Die Abschiebung des in Lustenau als Lehrling beschäftigten 26-jährigen Qamars rückt immer näher. Der Abschiebeflug ist für Samstag den 27.10.2018 gebucht. „Das ist ein Tag nach unserem Nationalfeiertag, an dem wir unsere Freiheit feiern. Vor Krieg und Terror Geflüchteten aus anderen Ländern, verwehren wir jedoch diese Freiheit, obwohl sie durch ihren Einsatz, Fleiß und Bereitschaft zur Integration ein Teil von uns geworden sind“, kritisiert der ÖGB-Landesvorsitzende Norbert Loacker. „Wenn wir solche Menschen abschieben, dann läuft etwas falsch im System. Die Verantwortlichen dafür sitzen hinter ihren Schreibtischen und scheren sich einen feuchten Kehricht über das Schicksal dieser Menschen“, bedauert Loacker.
Loacker: Qamar hat alles getan
Qamar Abbas ist seit sechs Jahren in Österreich und seit vier Jahren in Vorarlberg. In dieser Zeit hat er selbstbezahlte Wifi Kurse belegt, um Deutsch auf B1 Niveau zu erlernen, hat zunächst im Caritas-Projekt „Nachbarschaftshilfe“ gearbeitet und schließlich in Lustenau eine Lehre in der Gastronomie begonnen. „Von Fluchtgefahr oder ‚untertauchen‘ kann hier absolut nicht die Rede sein“, widerspricht Loacker dem letzten Urteil des Bundesverwaltungsgerichts in Linz, bei dem er selbst anwesend war. „Dieser junge Mann hat alles getan, was von ihm verlangt wurde und noch darüber hinaus, um bei uns in Sicherheit leben und sich ein neues Leben aufbauen zu können.“ Loacker appelliert einmal mehr an die Entscheidungsträger in diesem Fall: „Wir müssen eine faire und vor allem menschliche Lösung finden, damit Qamar hierbleiben darf!“
Abschiebung trotz laufender Verfahren
Loacker hofft, dass der Anwalt von Qamar – den der Asylwerber ebenfalls selbst bezahlt – einen Weg findet. „Von Kirchenasyl bis Adoption soll jede Möglichkeit in Betracht gezogen werden“, fordert Loacker. Derzeit läuft ein Beschwerdeverfahren gegen die Ablehnung des humanitären Bleiberechts. „Wird dies allerdings nicht bis Samstag bearbeitet, ist Qamar weg“, ärgert sich Loacker, dass dadurch nicht einmal generell eine aufschiebende Wirkung erzielt wird. „Es kann nicht sein, dass Abschiebungen trotz einem laufenden Verfahren möglich sind. Da läuft im System etwas ganz gravierend falsch“, fordert Loacker eine Überarbeitung der Asylverfahren. „Ein großer Fehler war, die Entscheidungsgewalt über das humanitäre Bleiberecht den Ländern zu entziehen. Regional kann am besten beurteilt werden, ob jemand hier bleiben darf“, bedauert Loacker.

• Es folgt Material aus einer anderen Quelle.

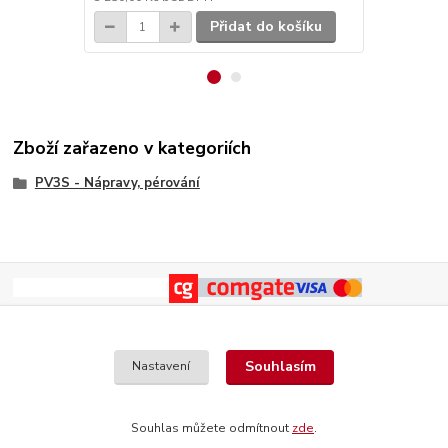
Přidat do košíku
Zboží zařazeno v kategoriích
PV3S - Nápravy, pérování
Souhlasím
Nastavení
Souhlas můžete odmítnout
zde
.
Vytvořeno na
Eshop-rychle.cz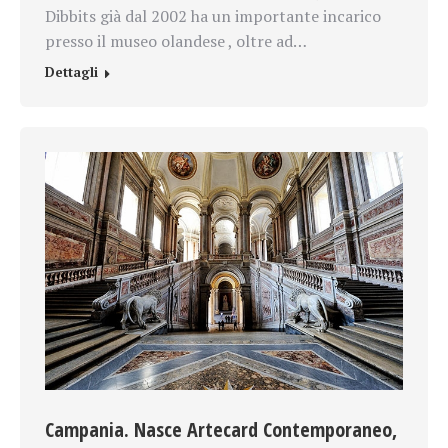
Dibbits già dal 2002 ha un importante incarico
presso il museo olandese , oltre ad…
Dettagli
Campania. Nasce Artecard Contemporaneo,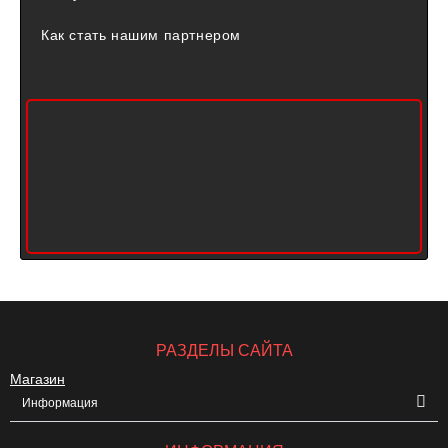
Как стать нашим партнером
РАЗДЕЛЫ САЙТА
Магазин
Информация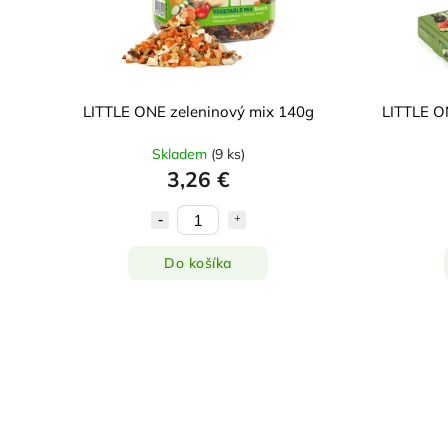
LITTLE ONE zeleninový mix 140g
LITTLE ON
Skladem
(
9 ks
)
3,26 €
Do košíka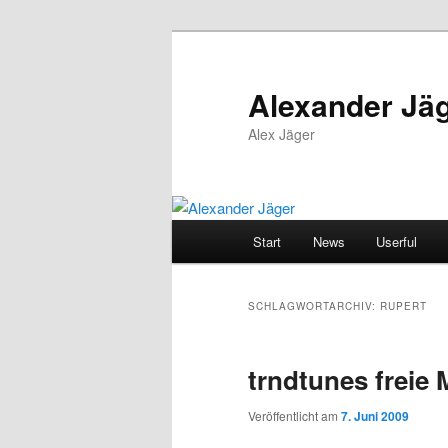
Zum
Zum
primären
sekundären
Inhalt
Inhalt
Alexander Jä
springen
springen
Alex Jäger
Hauptmenü
Start
News
Userful
SCHLAGWORTARCHIV:
RUPERT
trndtunes freie 
Veröffentlicht am
7. Juni 2009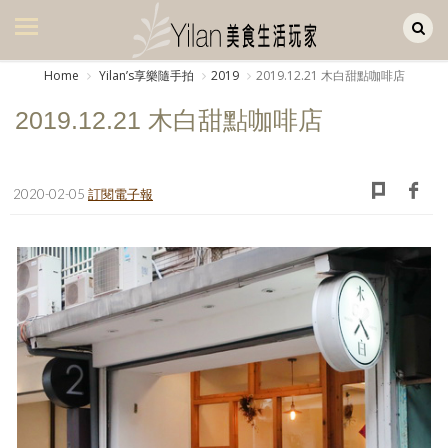
Yilan作品區
美食集
Home
Yilanʼs享樂隨手拍
2019
2019.12.21 木白甜點咖啡店
美飲集
2019.12.21 木白甜點咖啡店
廚房集
旅遊集
2020-02-05
訂閱電子報
旅遊美食集
生活風
書房集
日記簿
餐桌週記
享樂隨手拍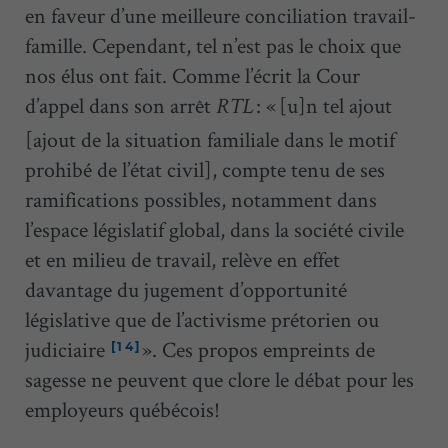
en faveur d’une meilleure conciliation travail-
famille. Cependant, tel n’est pas le choix que
nos élus ont fait. Comme l’écrit la Cour
d’appel dans son arrêt
: « [u]n tel ajout
RTL
[ajout de la situation familiale dans le motif
prohibé de l’état civil], compte tenu de ses
ramifications possibles, notamment dans
l’espace législatif global, dans la société civile
et en milieu de travail, relève en effet
davantage du jugement d’opportunité
législative que de l’activisme prétorien ou
judiciaire
». Ces propos empreints de
[14]
sagesse ne peuvent que clore le débat pour les
employeurs québécois!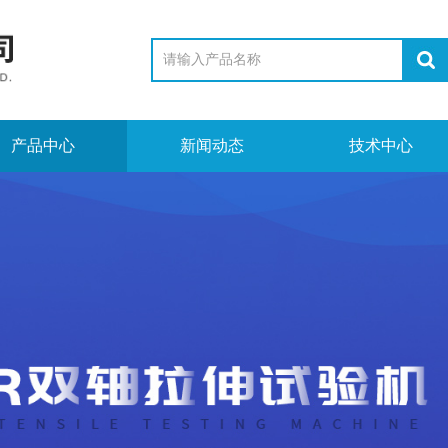
产品中心
新闻动态
技术中心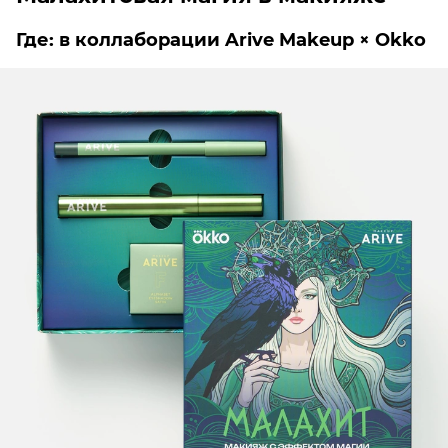
Где: в коллаборации Arive Makeup × Okko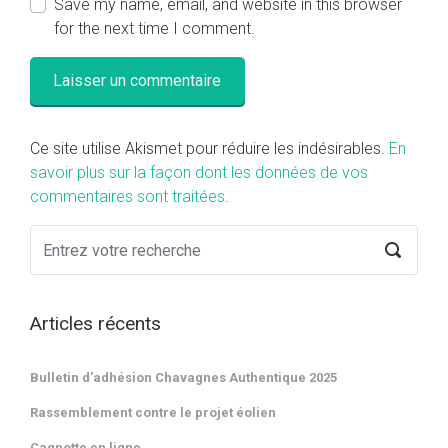
Save my name, email, and website in this browser
for the next time I comment.
Ce site utilise Akismet pour réduire les indésirables.
En
savoir plus sur la façon dont les données de vos
commentaires sont traitées
.
Articles récents
Bulletin d’adhésion Chavagnes Authentique 2025
Rassemblement contre le projet éolien
Cagnotte en ligne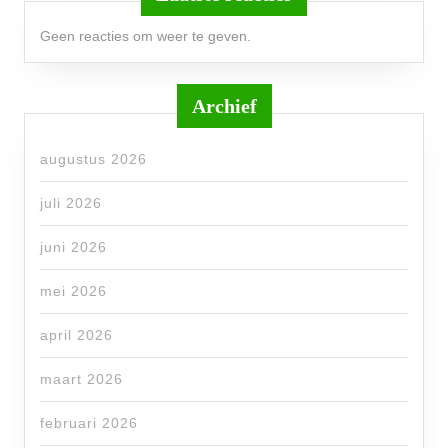
Geen reacties om weer te geven.
Archief
augustus 2026
juli 2026
juni 2026
mei 2026
april 2026
maart 2026
februari 2026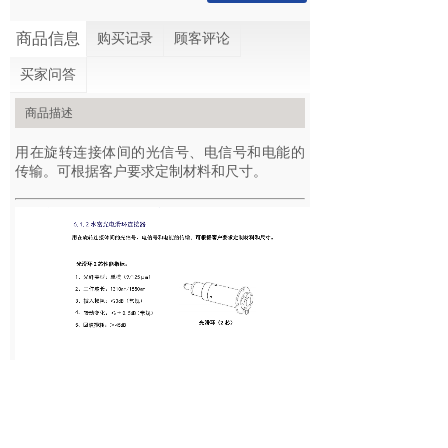
商品信息
购买记录
顾客评论
买家问答
商品描述
用在旋转连接体间的光信号、电信号和电能的
传输。可根据客户要求定制材料和尺寸。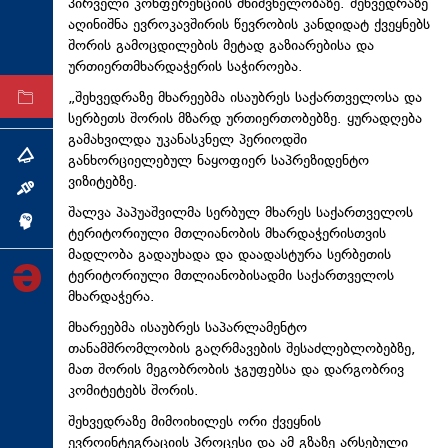
პირველი კონფერენციის მნიშვნელობაზე. შეხვედრაზე
ტექნოლოგიები
აღინიშნა ევროკავშირის წევრობის კანდიდატ ქვეყნებს
შორის გამოცდილების მეტად გაზიარებისა და
ტაბლოიდი
ურთიერთმხარდაჭერის საჭიროება.
„შეხვედრაზე მხარეებმა ისაუბრეს საქართველოსა და
არქივი
სერბეთს შორის მზარდ ურთიერთობებზე. ყურადღება
გამახვილდა უკანასკნელ პერიოდში
განხორციელებულ ნაყოფიერ საპრეზიდენტო
თემა
ვიზიტებზე.
ინტერვიუ
შალვა პაპუაშვილმა სერბულ მხარეს საქართველოს
ინქვიზიცია
ტერიტორიული მთლიანობის მხარდაჭერისთვის
მადლობა გადაუხადა და დაადასტურა სერბეთის
ტერიტორიული მთლიანობისადმი საქართველოს
მხარდაჭერა.
მხარეებმა ისაუბრეს საპარლამენტო
თანამშრომლობის გაღრმავების შესაძლებლობებზე,
მათ შორის მეგობრობის ჯგუფებსა და დარგობრივ
კომიტეტებს შორის.
შეხვედრაზე მიმოიხილეს ორი ქვეყნის
ევროინტეგრაციის პროცესი და ამ გზაზე არსებული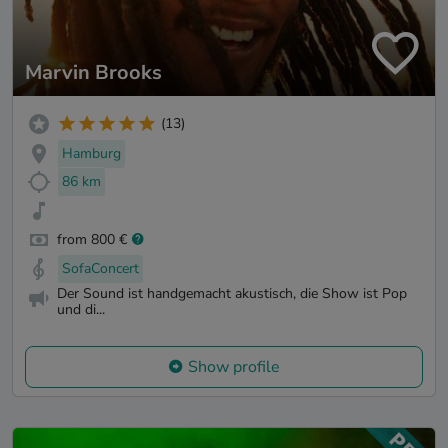
Marvin Brooks
(13)
Hamburg
86 km
from 800 €
SofaConcert
Der Sound ist handgemacht akustisch, die Show ist Pop
und di...
Show profile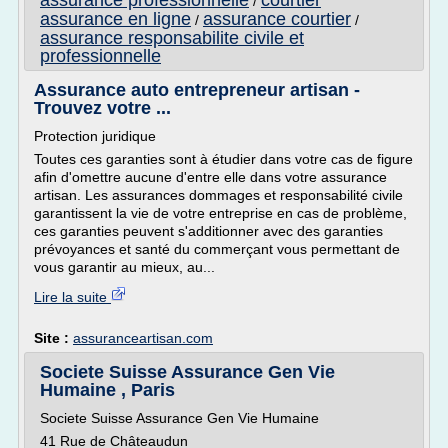
assurance professionnelle
courtier
/
assurance en ligne
assurance courtier
/
/
assurance responsabilite civile et
professionnelle
Assurance auto entrepreneur artisan -
Trouvez votre ...
Protection juridique
Toutes ces garanties sont à étudier dans votre cas de figure
afin d'omettre aucune d'entre elle dans votre assurance
artisan. Les assurances dommages et responsabilité civile
garantissent la vie de votre entreprise en cas de problème,
ces garanties peuvent s'additionner avec des garanties
prévoyances et santé du commerçant vous permettant de
vous garantir au mieux, au...
Lire la suite
Site :
assuranceartisan.com
Societe Suisse Assurance Gen Vie
Humaine , Paris
Societe Suisse Assurance Gen Vie Humaine
41 Rue de Châteaudun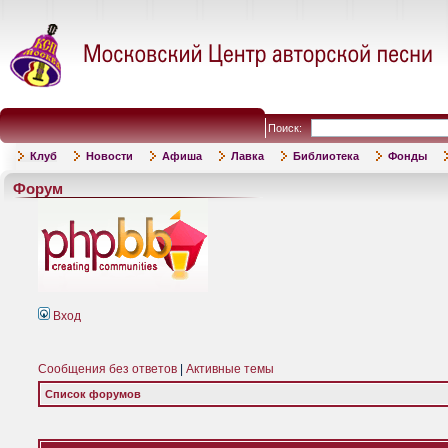
Поиск:
Клуб
Новости
Афиша
Лавка
Библиотека
Фонды
Форум
Вход
Сообщения без ответов
|
Активные темы
Список форумов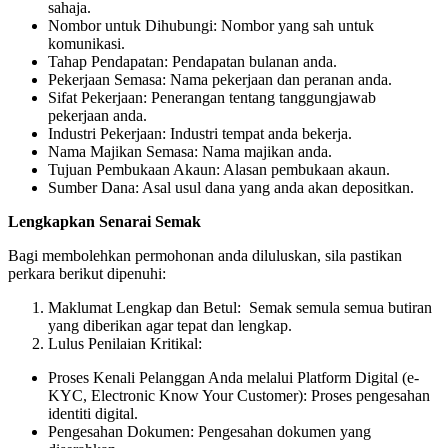
sahaja.
Nombor untuk Dihubungi: Nombor yang sah untuk
komunikasi.
Tahap Pendapatan: Pendapatan bulanan anda.
Pekerjaan Semasa: Nama pekerjaan dan peranan anda.
Sifat Pekerjaan: Penerangan tentang tanggungjawab
pekerjaan anda.
Industri Pekerjaan: Industri tempat anda bekerja.
Nama Majikan Semasa: Nama majikan anda.
Tujuan Pembukaan Akaun: Alasan pembukaan akaun.
Sumber Dana: Asal usul dana yang anda akan depositkan.
Lengkapkan Senarai Semak
Bagi membolehkan permohonan anda diluluskan, sila pastikan
perkara berikut dipenuhi:
Maklumat Lengkap dan Betul: Semak semula semua butiran
yang diberikan agar tepat dan lengkap.
Lulus Penilaian Kritikal:
Proses Kenali Pelanggan Anda melalui Platform Digital (e-
KYC, Electronic Know Your Customer): Proses pengesahan
identiti digital.
Pengesahan Dokumen: Pengesahan dokumen yang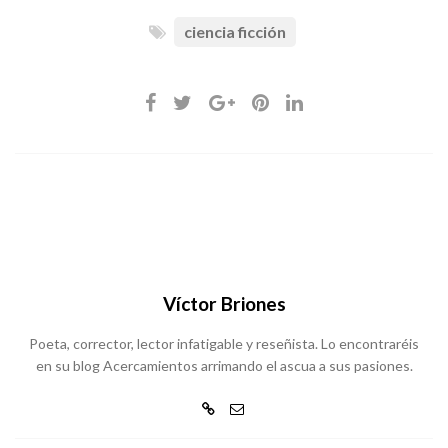
ciencia ficción
Víctor Briones
Poeta, corrector, lector infatigable y reseñista. Lo encontraréis
en su blog Acercamientos arrimando el ascua a sus pasiones.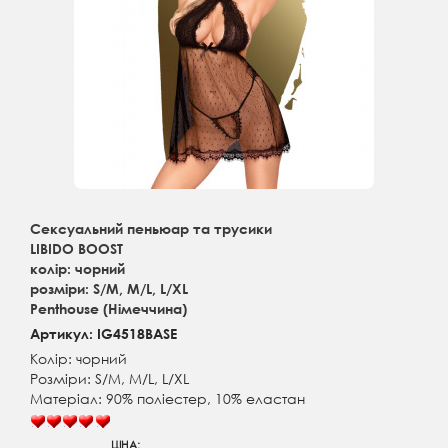
Сексуальний пеньюар та трусики
LIBIDO BOOST
колір: чорний
розміри: S/M, M/L, L/XL
Penthouse (Німеччина)
Артикул: IG4518BASE
Колір: чорний
Розміри: S/M, M/L, L/XL
Матеріал: 90% поліестер, 10% еластан
ЦІНА: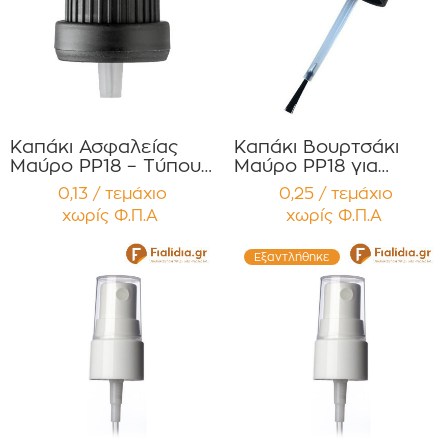
Καπάκι Ασφαλείας
Καπάκι Βουρτσάκι
Μαύρο PP18 – Τύπου
Μαύρο PP18 για
Two-Part με
φιαλίδιο 10ml Καπάκι
0,13 / τεμάχιο
0,25 / τεμάχιο
Εσωτερικό
Βακελίτη Συσκευασία
χωρίς Φ.Π.Α
χωρίς Φ.Π.Α
Σταγονόμετρο
12 τεμαχίων
(Dropper) Συσκευασία
12 τεμαχίων
Εξαντλήθηκε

Loackers Kritik am Regierungskurs
Abschließend bemängelt der ÖGB-Landesvorsitzende: „In der ganzen Geschichte ist es zudem besonders traurig, dass ein Innenminister mehr zu sagen hat, als der Bundespräsident.“ Loacker erinnert auch nochmals an den Wunsch der Wirtschaft, das Modell „Lehre und Asyl“ nicht abzuschaffen und auch Flüchtlingen mit negativem Asylbescheid in einer Lehre weiterhin die Möglichkeit zu geben, ihre Ausbildung abschließen zu können. „Das deutsche System ‚3+2‘ ist auch aufgrund des sich weiter verschärfenden Fachkräftemangels ein Modell für die Zukunft. Stattdessen handelt die Regierung weiterhin ignorant, populistisch und menschlich wie ökonomisch völlig falsch“, kritisiert Loacker.